● What to produce: Repeat the records below exactly, beginning at the first line and finishing with the line that contains "processor, with its".
□ □ □ □ □
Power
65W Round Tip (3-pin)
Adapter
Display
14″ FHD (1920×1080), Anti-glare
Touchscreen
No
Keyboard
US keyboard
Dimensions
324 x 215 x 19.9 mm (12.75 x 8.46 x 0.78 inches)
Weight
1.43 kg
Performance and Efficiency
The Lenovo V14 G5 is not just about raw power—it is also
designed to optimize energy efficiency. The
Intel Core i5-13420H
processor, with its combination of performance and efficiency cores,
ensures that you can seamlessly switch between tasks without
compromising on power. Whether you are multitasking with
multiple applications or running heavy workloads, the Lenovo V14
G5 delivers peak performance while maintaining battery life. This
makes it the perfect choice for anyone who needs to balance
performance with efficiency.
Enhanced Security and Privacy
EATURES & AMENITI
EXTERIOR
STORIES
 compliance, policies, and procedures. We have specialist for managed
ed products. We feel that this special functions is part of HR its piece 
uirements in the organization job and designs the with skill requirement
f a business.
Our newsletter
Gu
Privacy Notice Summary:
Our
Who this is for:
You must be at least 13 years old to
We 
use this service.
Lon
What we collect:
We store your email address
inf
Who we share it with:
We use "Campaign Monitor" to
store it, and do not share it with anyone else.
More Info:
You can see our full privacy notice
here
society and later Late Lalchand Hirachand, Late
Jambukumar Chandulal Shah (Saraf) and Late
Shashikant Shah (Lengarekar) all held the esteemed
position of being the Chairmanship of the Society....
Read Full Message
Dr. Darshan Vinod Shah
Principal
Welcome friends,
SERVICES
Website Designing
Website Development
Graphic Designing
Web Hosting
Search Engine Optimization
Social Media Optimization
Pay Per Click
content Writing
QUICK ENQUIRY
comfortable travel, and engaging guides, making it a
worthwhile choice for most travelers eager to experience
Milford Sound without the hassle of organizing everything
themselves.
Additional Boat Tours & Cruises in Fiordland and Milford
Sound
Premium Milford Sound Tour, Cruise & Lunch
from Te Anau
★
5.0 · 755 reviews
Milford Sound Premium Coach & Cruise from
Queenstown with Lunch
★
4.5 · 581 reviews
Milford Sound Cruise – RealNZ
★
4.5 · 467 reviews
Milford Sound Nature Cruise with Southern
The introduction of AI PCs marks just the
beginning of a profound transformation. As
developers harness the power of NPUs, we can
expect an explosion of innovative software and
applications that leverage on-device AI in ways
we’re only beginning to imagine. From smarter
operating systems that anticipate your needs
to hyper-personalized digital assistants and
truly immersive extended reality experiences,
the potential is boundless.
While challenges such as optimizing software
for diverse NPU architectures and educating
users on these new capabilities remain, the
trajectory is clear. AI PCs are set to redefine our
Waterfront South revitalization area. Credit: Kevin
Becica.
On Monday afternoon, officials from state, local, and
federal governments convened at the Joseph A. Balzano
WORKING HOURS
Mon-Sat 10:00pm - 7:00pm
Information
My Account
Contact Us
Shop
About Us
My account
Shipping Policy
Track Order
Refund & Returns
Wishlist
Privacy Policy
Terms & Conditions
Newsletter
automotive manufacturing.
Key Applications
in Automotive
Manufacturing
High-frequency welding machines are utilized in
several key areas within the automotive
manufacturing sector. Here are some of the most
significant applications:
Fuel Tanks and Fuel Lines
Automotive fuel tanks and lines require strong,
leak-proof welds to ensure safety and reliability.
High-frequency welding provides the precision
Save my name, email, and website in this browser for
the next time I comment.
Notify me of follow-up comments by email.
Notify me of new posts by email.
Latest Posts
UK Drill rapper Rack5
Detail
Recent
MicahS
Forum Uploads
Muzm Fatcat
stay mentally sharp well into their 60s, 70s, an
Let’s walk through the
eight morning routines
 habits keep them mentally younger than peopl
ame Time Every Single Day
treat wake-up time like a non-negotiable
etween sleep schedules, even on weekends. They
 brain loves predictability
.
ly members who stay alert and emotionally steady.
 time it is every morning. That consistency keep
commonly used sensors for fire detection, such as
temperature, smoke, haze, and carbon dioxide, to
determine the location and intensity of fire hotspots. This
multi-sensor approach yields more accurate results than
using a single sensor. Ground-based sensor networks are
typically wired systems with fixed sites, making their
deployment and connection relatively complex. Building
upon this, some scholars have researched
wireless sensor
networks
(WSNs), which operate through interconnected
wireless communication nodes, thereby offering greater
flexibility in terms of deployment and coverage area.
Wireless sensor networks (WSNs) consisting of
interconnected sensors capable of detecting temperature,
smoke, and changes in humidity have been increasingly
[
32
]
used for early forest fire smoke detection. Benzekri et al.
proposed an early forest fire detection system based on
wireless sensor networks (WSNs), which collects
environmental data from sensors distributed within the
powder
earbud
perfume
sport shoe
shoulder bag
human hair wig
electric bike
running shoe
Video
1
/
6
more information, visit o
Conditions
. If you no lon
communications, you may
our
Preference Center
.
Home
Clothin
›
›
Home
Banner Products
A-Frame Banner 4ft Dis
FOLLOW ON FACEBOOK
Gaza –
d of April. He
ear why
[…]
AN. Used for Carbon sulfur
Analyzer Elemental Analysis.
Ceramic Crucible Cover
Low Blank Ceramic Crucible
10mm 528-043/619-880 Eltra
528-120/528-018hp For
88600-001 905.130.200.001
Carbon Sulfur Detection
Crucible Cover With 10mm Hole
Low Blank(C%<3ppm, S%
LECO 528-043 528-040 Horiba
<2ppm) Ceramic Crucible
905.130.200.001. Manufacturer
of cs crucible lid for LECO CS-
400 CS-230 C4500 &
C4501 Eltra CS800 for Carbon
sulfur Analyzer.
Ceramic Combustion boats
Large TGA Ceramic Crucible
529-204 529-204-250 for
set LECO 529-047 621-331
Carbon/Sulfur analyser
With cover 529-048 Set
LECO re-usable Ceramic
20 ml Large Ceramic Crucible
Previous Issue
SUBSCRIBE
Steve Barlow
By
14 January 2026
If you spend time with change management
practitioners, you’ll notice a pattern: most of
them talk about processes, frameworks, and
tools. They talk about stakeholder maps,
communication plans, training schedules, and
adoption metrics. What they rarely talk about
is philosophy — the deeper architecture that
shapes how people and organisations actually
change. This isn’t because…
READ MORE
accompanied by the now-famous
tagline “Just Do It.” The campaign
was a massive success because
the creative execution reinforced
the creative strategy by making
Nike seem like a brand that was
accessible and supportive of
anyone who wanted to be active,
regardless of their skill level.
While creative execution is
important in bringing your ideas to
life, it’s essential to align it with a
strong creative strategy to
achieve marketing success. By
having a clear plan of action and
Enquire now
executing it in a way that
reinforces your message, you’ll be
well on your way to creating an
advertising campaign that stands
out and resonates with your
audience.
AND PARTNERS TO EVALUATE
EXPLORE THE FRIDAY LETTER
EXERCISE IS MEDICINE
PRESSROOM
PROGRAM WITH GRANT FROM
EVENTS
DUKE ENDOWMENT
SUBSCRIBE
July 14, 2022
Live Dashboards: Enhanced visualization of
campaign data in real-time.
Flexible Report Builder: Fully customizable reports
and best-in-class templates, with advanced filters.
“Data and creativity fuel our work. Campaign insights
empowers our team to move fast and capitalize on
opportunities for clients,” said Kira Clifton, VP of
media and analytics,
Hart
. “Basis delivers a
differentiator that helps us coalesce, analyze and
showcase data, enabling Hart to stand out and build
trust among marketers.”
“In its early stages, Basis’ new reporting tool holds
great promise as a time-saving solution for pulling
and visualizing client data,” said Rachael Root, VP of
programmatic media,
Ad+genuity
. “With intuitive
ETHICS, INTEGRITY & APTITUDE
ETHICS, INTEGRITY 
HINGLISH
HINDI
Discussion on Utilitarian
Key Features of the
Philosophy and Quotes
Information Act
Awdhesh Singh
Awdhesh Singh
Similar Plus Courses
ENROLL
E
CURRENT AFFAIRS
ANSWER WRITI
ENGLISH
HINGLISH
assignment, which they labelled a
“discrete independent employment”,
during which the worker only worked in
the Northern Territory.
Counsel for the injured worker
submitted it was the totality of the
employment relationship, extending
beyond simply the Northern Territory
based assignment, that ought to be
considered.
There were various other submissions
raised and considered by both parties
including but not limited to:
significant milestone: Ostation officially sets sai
□ □ □ □ □
● Written response:
Power
65W Round Tip (3-pin)
Adapter
Display
14″ FHD (1920×1080), Anti-glare
Touchscreen
No
Keyboard
US keyboard
Dimensions
324 x 215 x 19.9 mm (12.75 x 8.46 x 0.78 inches)
Weight
1.43 kg
Performance and Efficiency
The Lenovo V14 G5 is not just about raw power—it is also
designed to optimize energy efficiency. The
Intel Core i5-13420H
processor, with its combination of performance and efficiency cores,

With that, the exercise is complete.